12:38 PM on 04/11/2011
Another use of the UN for america and israel to bully the mid east....again, and again, and again, ad nauseum....
01:43 PM on 04/11/2011
How are the revolutionaries in Libya bullied by the UN?
12:16 PM on 04/11/2011
How can you condemn Gaddafi for bombing civilians but not equally condemn NATO terrorist forces for bomb civilians and civilian infrastructure? The rebels do not want NATO forces to intervene! The rebels will fight western imperialists just as much as they will fight Gaddafi's government.
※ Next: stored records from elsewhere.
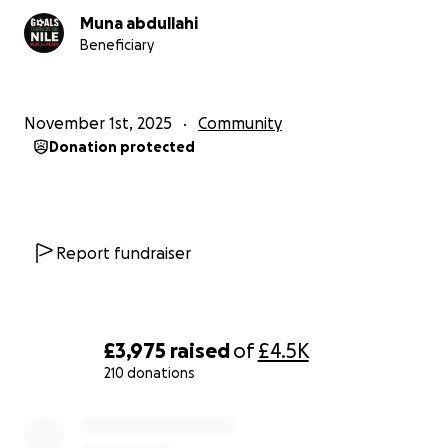
Muna abdullahi
Beneficiary
November 1st, 2025
Community
Donation protected
Report fundraiser
£3,975
raised
of
£4.5K
210 donations
0% complete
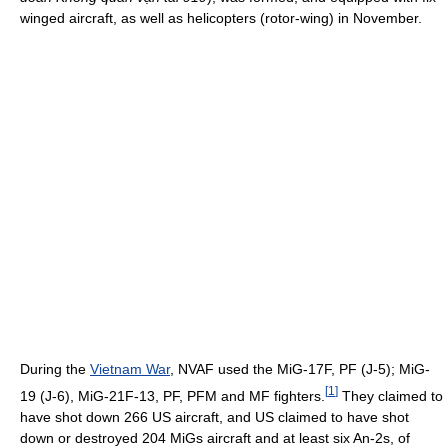
winged aircraft, as well as helicopters (rotor-wing) in November.
During the
Vietnam War
, NVAF used the MiG-17F, PF (J-5); MiG-
[
1
]
19 (J-6), MiG-21F-13, PF, PFM and MF fighters.
They claimed to
have shot down 266 US aircraft, and US claimed to have shot
down or destroyed 204 MiGs aircraft and at least six An-2s, of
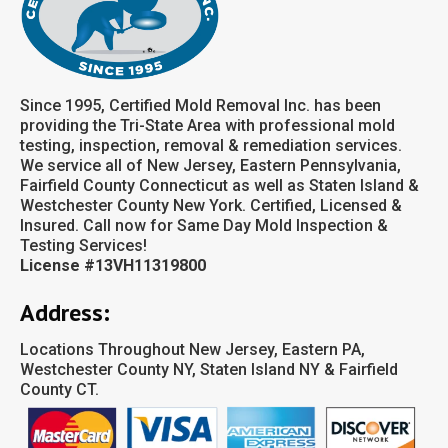
Since 1995, Certified Mold Removal Inc. has been
providing the Tri-State Area with professional mold
testing, inspection, removal & remediation services.
We service all of New Jersey, Eastern Pennsylvania,
Fairfield County Connecticut as well as Staten Island &
Westchester County New York. Certified, Licensed &
Insured. Call now for Same Day Mold Inspection &
Testing Services!
License #13VH11319800
Address:
Locations Throughout New Jersey, Eastern PA,
Westchester County NY, Staten Island NY & Fairfield
County CT.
The West is only trying to exploit Lybia's oil reserves!!
12:35 PM on 04/11/2011
The "rebels" just expressed their gratitude in a press conference.
12:12 PM on 04/11/2011
"Algerian mercenaries captured by Libyans rebels "
The Algerian free-lance fighters, shown by several world TV stations, were captured during fierce fighting in the eastern town of Ajdabiya.
http://www.african-bulletin.com/news/804-algerian-mercenaries-captured-by-libyans-rebels.html
Hard to believe that this is happening without the connivance of the Algerian government, who at the same time claims to be acting as interlocutors between the Bengazi government and the Gaddafi regime.
12:03 PM on 04/11/2011
The president said, "Gaddaffi must go" then attempted to decapitate him with a palace strike a few weeks ago, yet Gaddaffi remains in Libya and will undoubtedly try to exact revenge. The last time he killed over 200 Americans in an airline terrorist attack. Who knows what he will do now as a result of the amateurish President floundering around on the world stage. Unbelievable.